Thursday, February 7, 2013

The Invisible Thread - 100 Year of Words - Canberra Anthology

The Invisible Thread is an anthology created for the Canberra Centenary in 2013 and launched at the end of 2012. There are 75 contributors all with a Canberra connection and the work includes a wide variety of genre.

The Invisible Thread: One Hundred Years of Words, edited by Irma Gold, is an anthology by writers who have an association with the Canberra region. Wide-ranging in its subject matter and themes, The Invisible Thread showcases 75 works by writers like AD Hope, Roger McDonald, Bill Gammage, Alex Miller, Judith Wright, Blanche d’Alpuget, David Campbell, Jackie French, Robin Wallace-Crabbe, Rhyll McMaster, Jack Heath, Garth Nix, Rosemary Dobson, Ken Inglis, Alan Gould, Manning Clark, Dorothy Johnston, Omar Musa, Don Watson, Geoff Page, and Marion Halligan.

With illustrations by Judy Horacek, a foreword by Robyn Archer, and a mix of short stories, novel extracts, poetry, essays and non-fiction, The Invisible Thread is a flagship publication for both the National Year of Reading 2012 and the Centenary of Canberra 2013.

Reading and music associated with this publication can be heard on 27 April 2013 …

Alex Miller, Alan Gould and Sara Dowse have chosen two musical compositions to bookend their poem or prose. These will be performed by an ensemble specifically compiled for the evening in collaboration with the Canberra Symphony Orchestra.
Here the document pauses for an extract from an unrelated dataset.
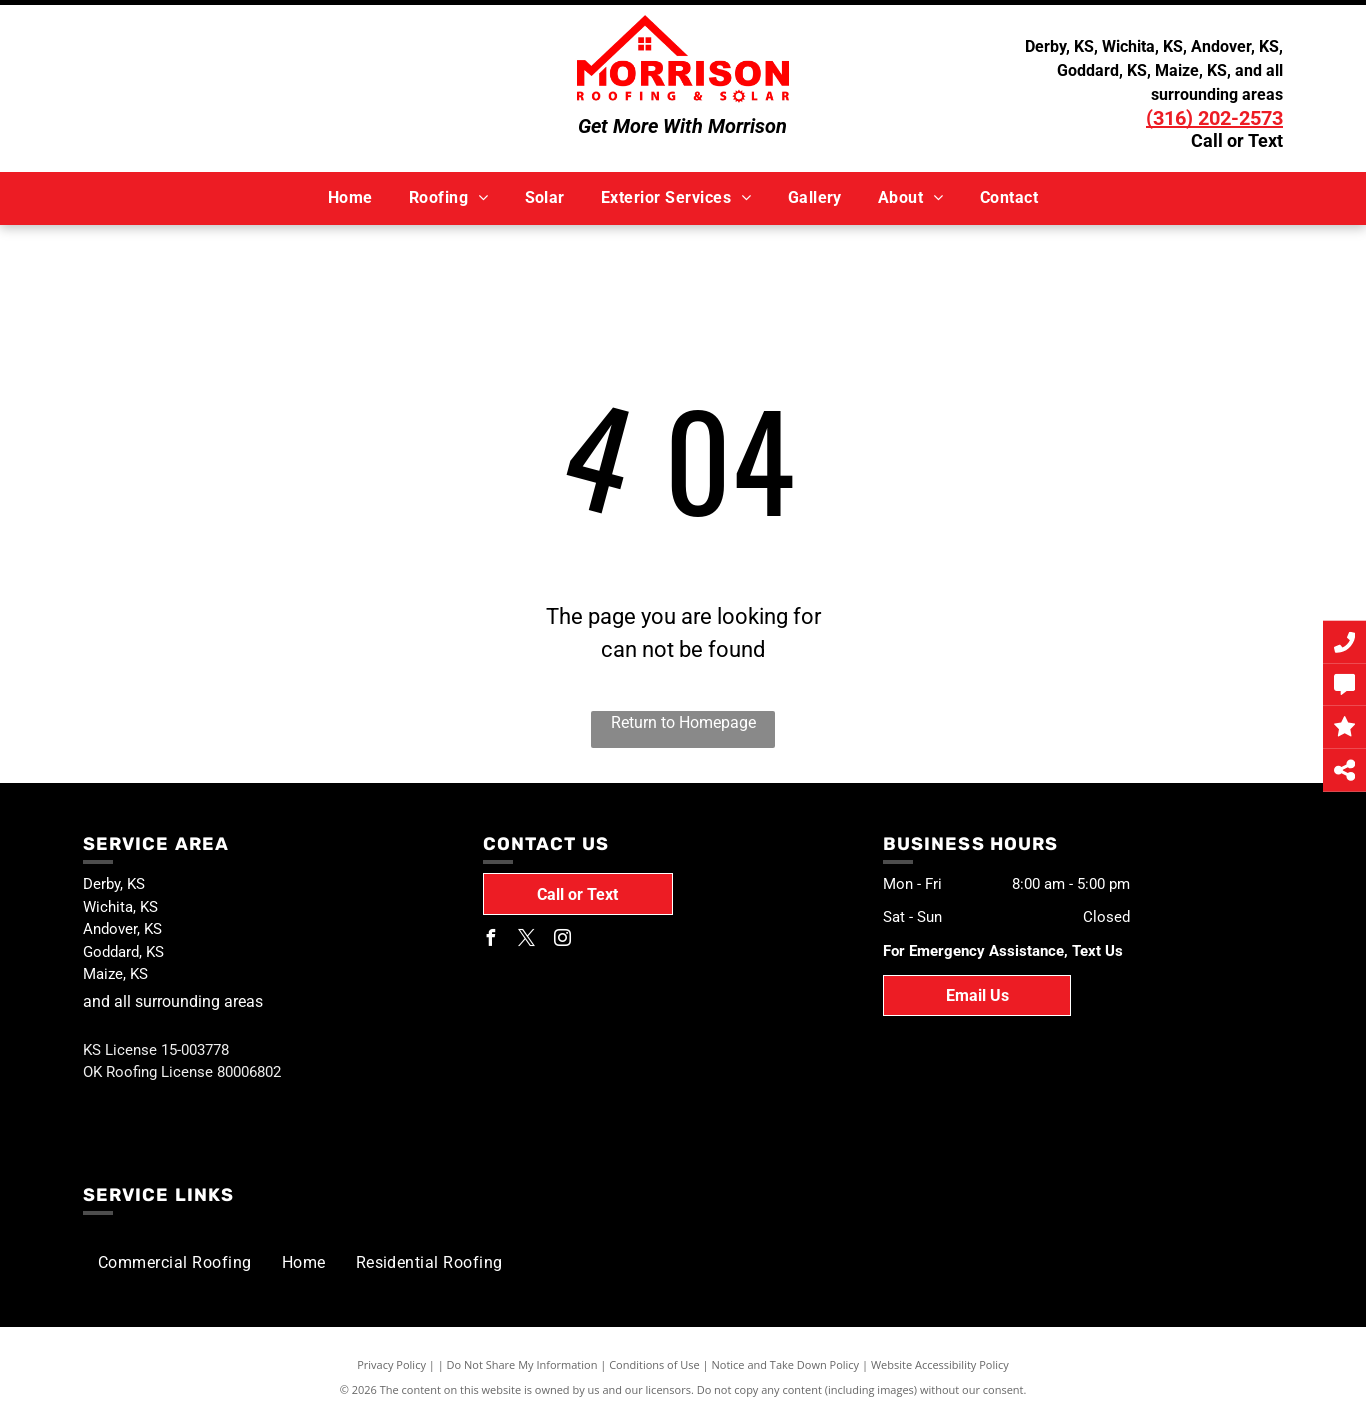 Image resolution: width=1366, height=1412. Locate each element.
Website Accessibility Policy (940, 1364)
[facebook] (491, 940)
On reading Barbara Blackman’s contribution … she introduced me to a new word … ectoplasm … the Wikipedia definition is …

Ectoplasm (from the Greek ektos, meaning "outside", and plasma, meaning "something formed or molded") is a term coined by Charles Richet to denote a substance or spiritual energy "exteriorized" by physical mediums.[2] Ectoplasm is said to be associated with the formation of spirits; however since World War II reports of ectoplasmic phenomena have declined and many psychical researchers doubt whether genuine cases ever existed.[3]
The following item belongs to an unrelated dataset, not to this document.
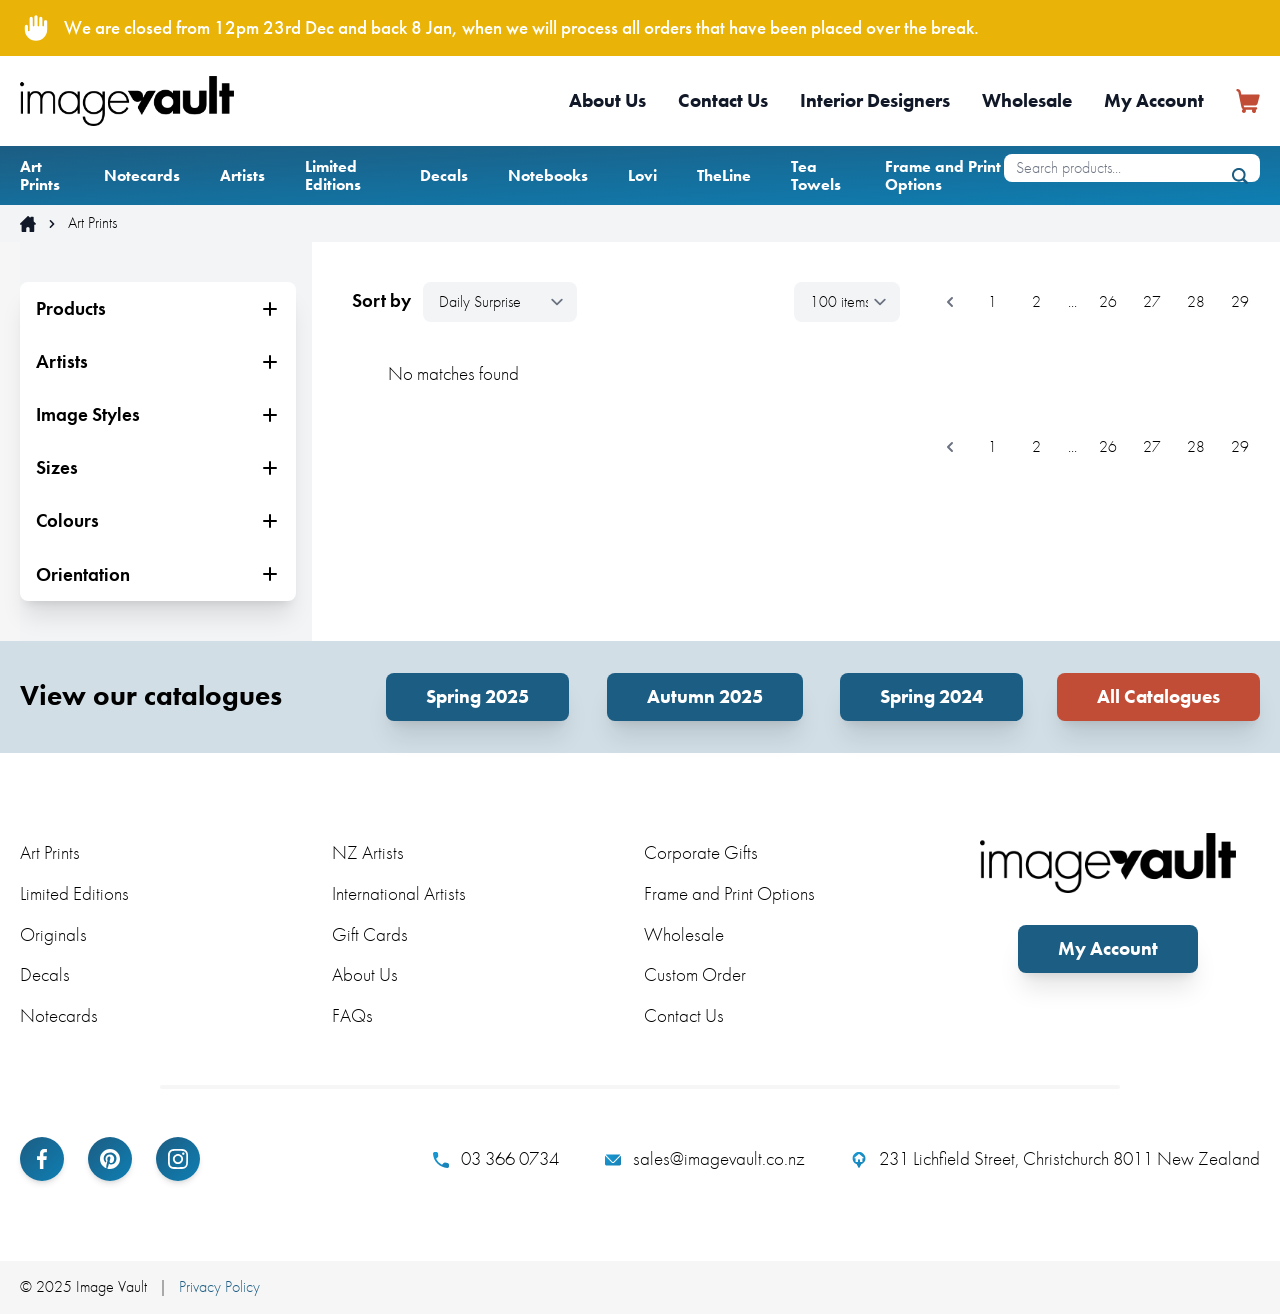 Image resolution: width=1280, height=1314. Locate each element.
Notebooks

She uses this word in conjunction with an amusing story based on using the home of friends while they were away on holiday … does ‘the spirit within the home’ have impact when she takes up temporary residence

… similarly, we may ask does the ‘spirit of the poet’ have any influence on us when we read poetry – especially when we have great rapport with the text read. I am sure you will find something of interest within the wide variety presented in this collection - to what extent the personae of the author flows into your veins is another matter entirely.

Footnote …
This anthology is by no means exhaustive of the literary talent that exists, or that has come from Canberra – but it is a great entry point for exploring or picking up a literary thread to some of the well-recognised writers that have had connection with the Capital.